[Opening Input for this task section]
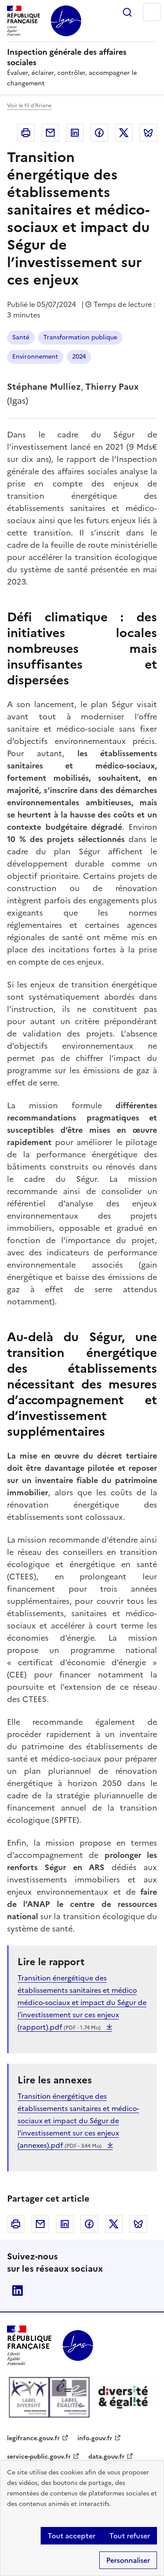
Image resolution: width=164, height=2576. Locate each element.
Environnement (35, 356)
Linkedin (75, 132)
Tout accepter (71, 2535)
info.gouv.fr (94, 2438)
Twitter (124, 132)
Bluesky (148, 132)
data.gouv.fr (106, 2456)
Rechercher (127, 12)
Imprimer (26, 132)
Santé (20, 337)
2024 (79, 356)
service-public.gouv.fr (39, 2456)
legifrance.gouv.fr (33, 2438)
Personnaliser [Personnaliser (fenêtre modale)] (128, 2560)
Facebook (99, 132)
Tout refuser (129, 2535)
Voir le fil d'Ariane (29, 105)
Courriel (50, 132)
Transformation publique (80, 337)
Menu (152, 12)
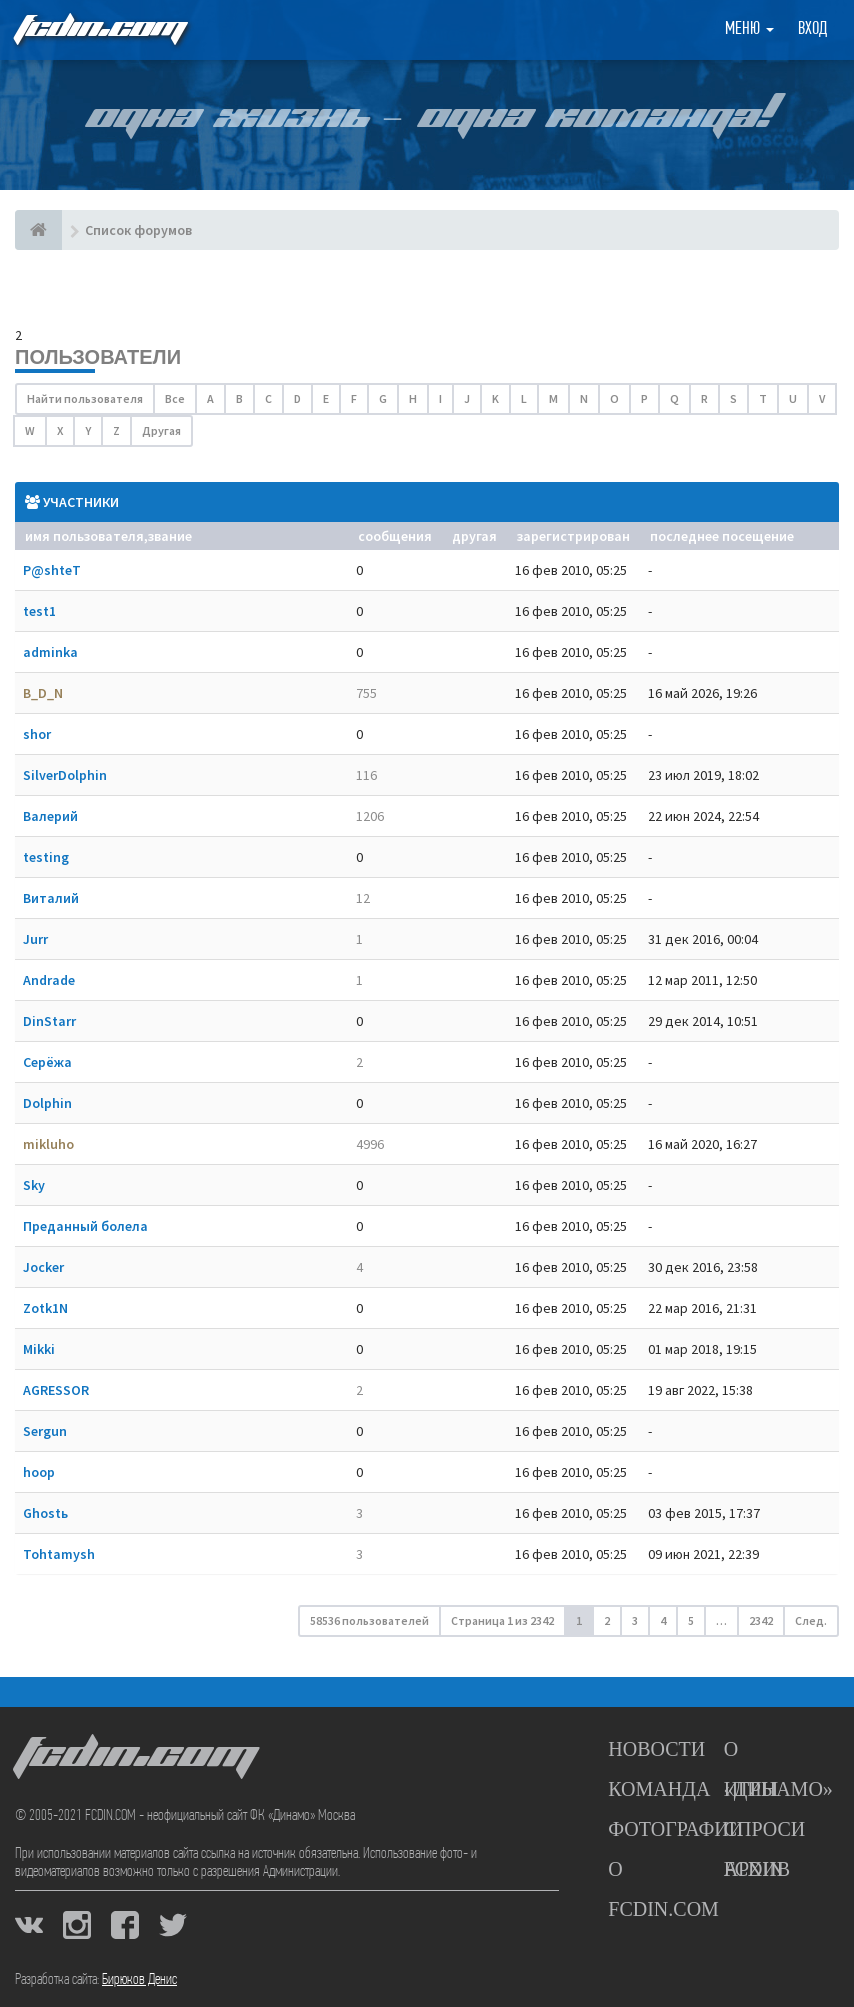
[Closing Input for this task section]
Aim of the exercise: Apart from the pictures, set down all the entries above exactly.

Task answer:
Image resolution: width=164, height=2576. Locate each element.
Environnement (35, 356)
Linkedin (75, 132)
Tout accepter (71, 2535)
info.gouv.fr (94, 2438)
Twitter (124, 132)
Bluesky (148, 132)
data.gouv.fr (106, 2456)
Rechercher (127, 12)
Imprimer (26, 132)
Santé (20, 337)
2024 (79, 356)
service-public.gouv.fr (39, 2456)
legifrance.gouv.fr (33, 2438)
Personnaliser [Personnaliser (fenêtre modale)] (128, 2560)
Facebook (99, 132)
Tout refuser (129, 2535)
Voir le fil d'Ariane (29, 105)
Courriel (50, 132)
Transformation publique (80, 337)
Menu (152, 12)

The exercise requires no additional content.